The Second [i] and Fifth Circuits [ii] have long held that private commercial arbitration proceedings outside the United States are not proceedings in a “foreign or international tribunal.”

In 2019, the Sixth Circuit reached the opposite conclusion in Abdul Latif Jameel Transportation Co. v. FedEx Corp. (In re Application to Obtain Discovery for Use in Foreign Proceedings).[iii] In that case, the Sixth Circuit considered the seminal Section 1782 case Intel Corp. v. Advanced Micro Devices Inc.,[iv] in which the Supreme Court allowed an application for Section 1782 discovery for use in a nonjudicial proceeding (a proceeding before the European Commission). The Sixth Circuit concluded from this that “tribunal” should be interpreted broadly to encompass private arbitrations empowered to bind the parties before them by agreement.[v] Two years later, the Eleventh Circuit agreed that an arbitral panel was a “tribunal” under Section 1782,[vi] but that decision was later vacated and superseded, leaving the question unaddressed on review.[vii]

This brings us to the present.
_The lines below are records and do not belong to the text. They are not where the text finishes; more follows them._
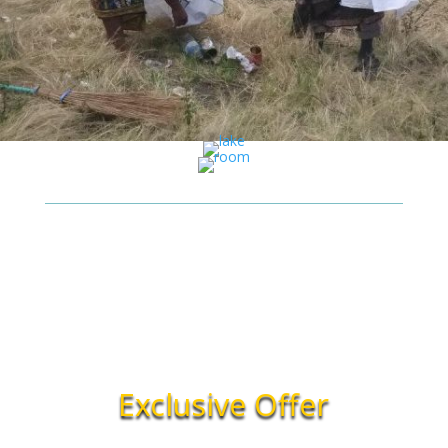
Exclusive Offer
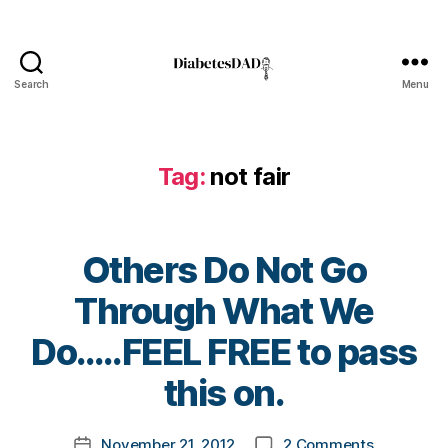
e
r
,
d
i
Search
Menu
a
DiabetesDad
b
e
t
Tag:
not fair
e
s
d
a
Others Do Not Go
d
,
Through What We
D
i
B
Do…..FEEL FREE to pass
a
y
b
t
this on.
e
o
t
m
Post
on
e
November 21, 2012
2 Comments
k
Post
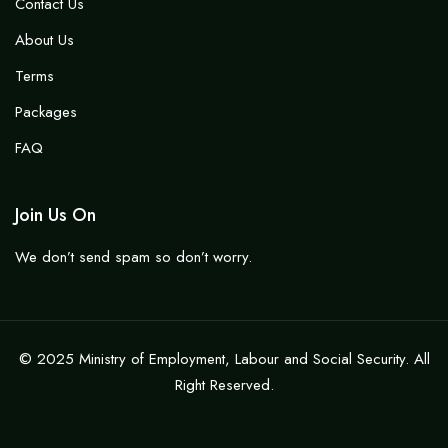
Contact Us
About Us
Terms
Packages
FAQ
Join Us On
We don’t send spam so don’t worry.
© 2025 Ministry of Employment, Labour and Social Security. All
Right Reserved.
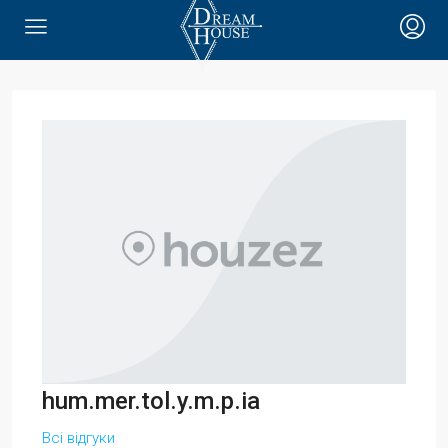
hum.mer.tol.y.m.p.ia
Всі відгуки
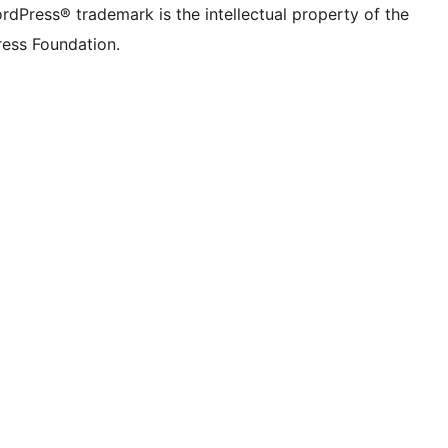
rdPress® trademark is the intellectual property of the
ess Foundation.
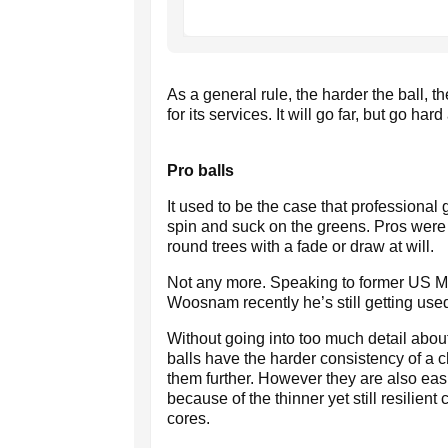
As a general rule, the harder the ball, t
for its services. It will go far, but go har
Pro balls
It used to be the case that professional 
spin and suck on the greens. Pros were a
round trees with a fade or draw at will.
Not any more. Speaking to former US 
Woosnam recently he’s still getting used
Without going into too much detail about t
balls have the harder consistency of a ch
them further. However they are also easi
because of the thinner yet still resilien
cores.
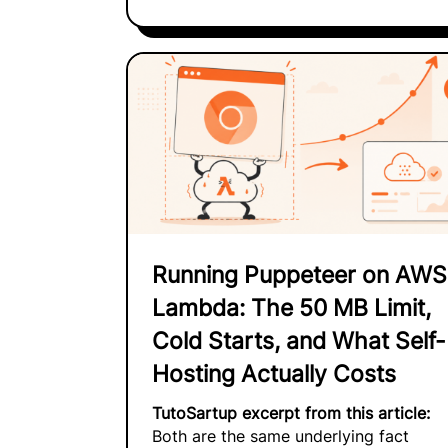
Running Puppeteer on AWS
Lambda: The 50 MB Limit,
Cold Starts, and What Self-
Hosting Actually Costs
TutoSartup excerpt from this article:
Both are the same underlying fact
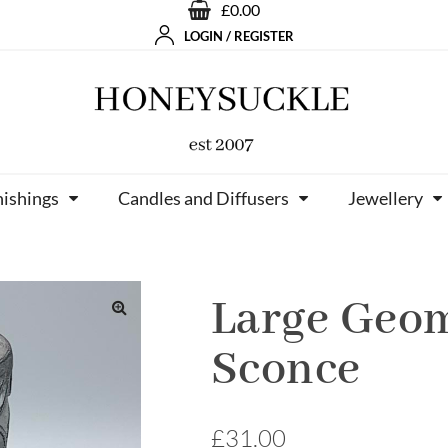
£0.00
LOGIN / REGISTER
nishings
Candles and Diffusers
Jewellery
Large Geom
Sconce
£
31.00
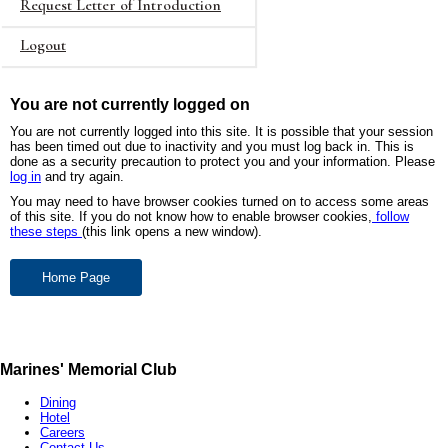
Request Letter of Introduction
Logout
You are not currently logged on
You are not currently logged into this site. It is possible that your session
has been timed out due to inactivity and you must log back in. This is
done as a security precaution to protect you and your information. Please
log in
and try again.
You may need to have browser cookies turned on to access some areas
of this site. If you do not know how to enable browser cookies,
follow
these steps
(this link opens a new window).
Marines' Memorial Club
Dining
Hotel
Careers
Contact Us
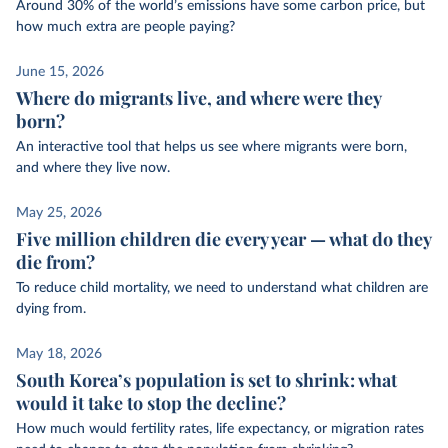
Around 30% of the world’s emissions have some carbon price, but
how much extra are people paying?
June 15, 2026
Where do migrants live, and where were they
born?
An interactive tool that helps us see where migrants were born,
and where they live now.
May 25, 2026
Five million children die every year — what do they
die from?
To reduce child mortality, we need to understand what children are
dying from.
May 18, 2026
South Korea’s population is set to shrink: what
would it take to stop the decline?
How much would fertility rates, life expectancy, or migration rates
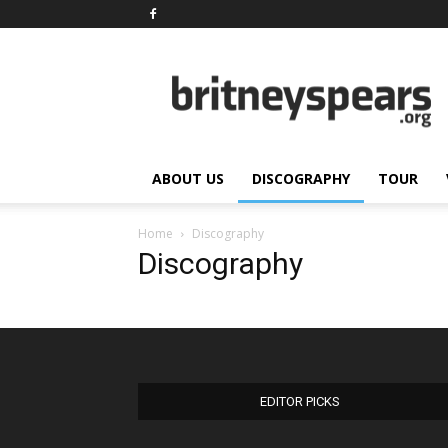
BritneySpears.Org
ABOUT US
DISCOGRAPHY
TOUR
Home
Discography
Discography
EDITOR PICKS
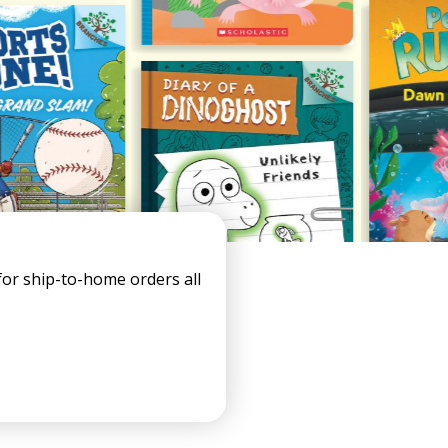
s
or ship-to-home orders all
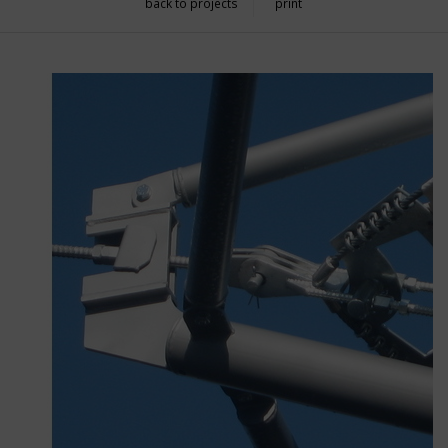
back to projects
print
In March 2020, the Fourth Circuit reexamined Intel to determine whether a party to a private arbitration in the United Kingdom can take the testimony of South Carolinians under Section 1782. In Servotronics Inc. v. Boeing Co.,[viii] the Fourth Circuit noted — as Justice Ginsberg previously noted in Intel — that Congress replaced the phrase “in any judicial proceeding pending in any court in a foreign country” in an earlier version of the legislation with the phrase “in a proceeding in a foreign or international tribunal.” From this, the court reasoned that Congress specifically intended to aid the resolution of disputes pending not only before foreign courts but also before foreign and international tribunals.[ix]
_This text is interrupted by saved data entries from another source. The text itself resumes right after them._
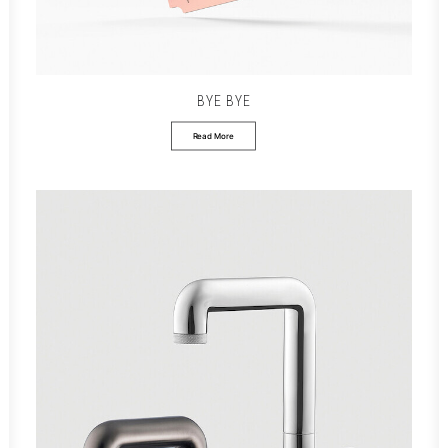
BYE BYE
Read More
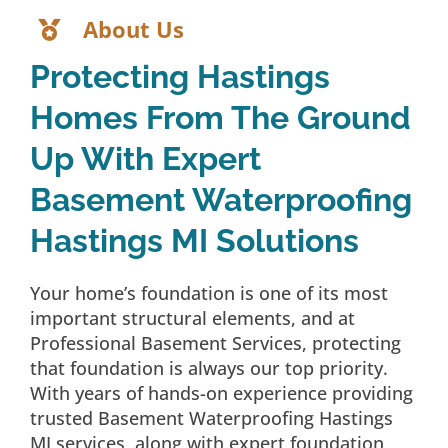
About Us
Protecting Hastings
Homes From The Ground
Up With Expert
Basement Waterproofing
Hastings MI Solutions
Your home’s foundation is one of its most
important structural elements, and at
Professional Basement Services, protecting
that foundation is always our top priority.
With years of hands-on experience providing
trusted Basement Waterproofing Hastings
MI services, along with expert foundation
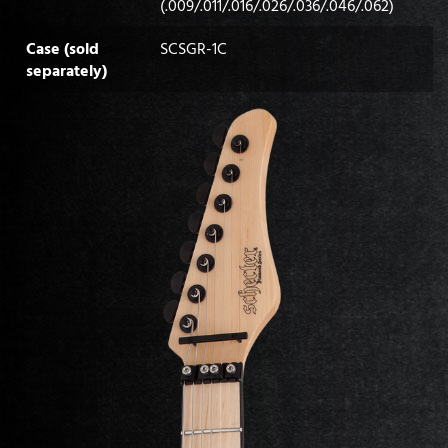
(.009/.011/.016/.026/.036/.046/.062)
Case (sold
SCSGR-1C
separately)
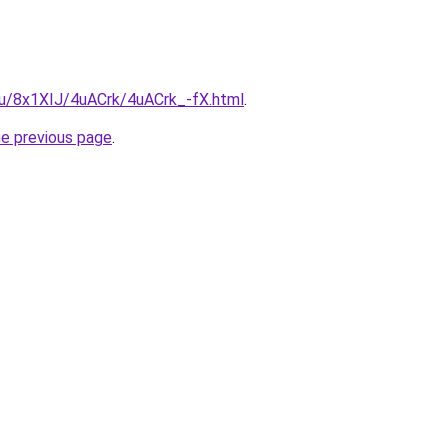
.ru/8x1XIJ/4uACrk/4uACrk_-fX.html
.
he previous page
.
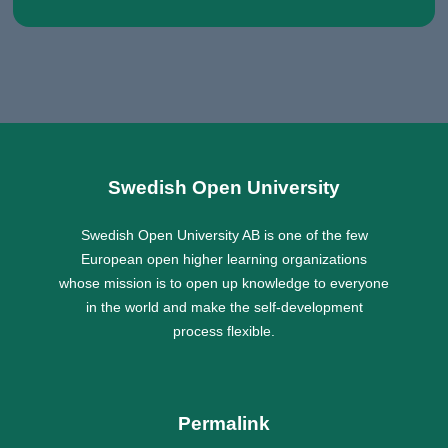
Swedish Open University
Swedish Open University AB is one of the few
European open higher learning organizations
whose mission is to open up knowledge to everyone
in the world and make the self-development
process flexible.
Permalink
The Fourth Circuit then compared the Federal Arbitration Act with its U.K. analog, the Arbitration Act 1996, and found arbitrations arising under both acts to be endorsed by their respective congressional bodies, duly regulated, and judicially supervised.[x] The Fourth Circuit concluded that the U.K. arbitration panel was a “tribunal,” enabling the taking of the South Carolina residents’ testimony pursuant to a Section 1782 subpoena.[xi]

Perhaps the Supreme Court will soon be called upon to provide some clarity. Until then, and depending on the circuit, parties to foreign arbitrations will face uncertainty as to their applications for discovery in the United States under Section 1782, and entities “found in” the United States, or otherwise fighting such requests, will continue to have some grounds to oppose them.

 

[i] Nat’l Broad. Co. v. Bear Stearns & Co., 165 F.3d 184 (2d Cir. 1999).
[ii] Republic of Kazakhstan v. Biedermann Int’l, 168 F.3d 880 (5th Cir. 1999).
[iii] 939 F.3d 710 (6th Cir. 2010).
[iv] 542 U.S. 241 (2004).
[v] Abdul Latif Jameel Transp. Co., 939 F.3d at 717–28.
[vi] In re Consorcio Ecuatoriano de Telecommunicaciones S.A. v. JAS Forwarding (USA), Inc., 685 F.3d 987 (11th Cir. 2012).
[vii] Application of Consorcio Ecuatoriano de Telecommunicaciones S.A. v. JAS Forwarding (USA), Inc., 747 F.3d 1262, 1270–71 (11th Cir. 2014).
[viii] 954 F.3d 209 (4th Cir. 2020).
[ix] Id.
[x] Id.
[xi] Id.

DISCLAIMER: Because of the generality of this update, the information provided herein may not be applicable in all situations and should not be acted upon without specific legal advice based on particular situations.